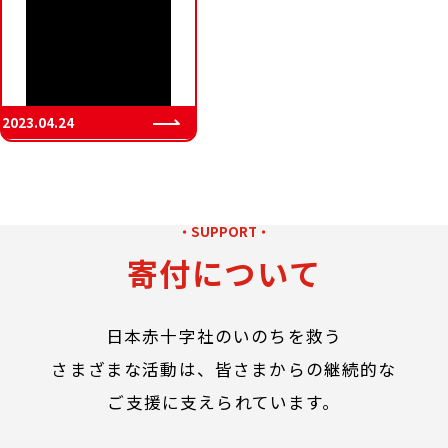
2023.04.24
・SUPPORT・
寄付について
日本赤十字社のいのちを救う
さまざまな活動は、
皆さまからの継続的な
ご支援に支えられています。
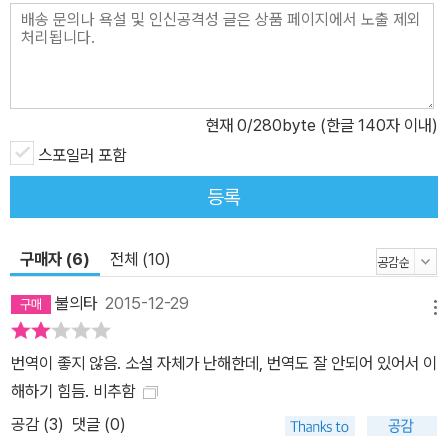
현재
0
/280byte (한글 140자 이내)
스포일러 포함
등록
구매자 (6)
전체 (10)
불의타
2015-12-29
메뉴
번역이 좋지 않음. 소설 자체가 난해한데, 번역도 잘 안되어 있어서 이
해하기 힘듬. 비추함
공감 (
3
)
댓글 (0)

| How to complete this task |
Set down all records verbatim, omitting images.

| Your response |
2023.04.24
・SUPPORT・
寄付について
日本赤十字社のいのちを救う
さまざまな活動は、
皆さまからの継続的な
ご支援に支えられています。
현재
0
/280byte (한글 140자 이내)
스포일러 포함
등록
구매자 (6)
전체 (10)
불의타
2015-12-29
메뉴
번역이 좋지 않음. 소설 자체가 난해한데, 번역도 잘 안되어 있어서 이
해하기 힘듬. 비추함
공감 (
3
)
댓글 (0)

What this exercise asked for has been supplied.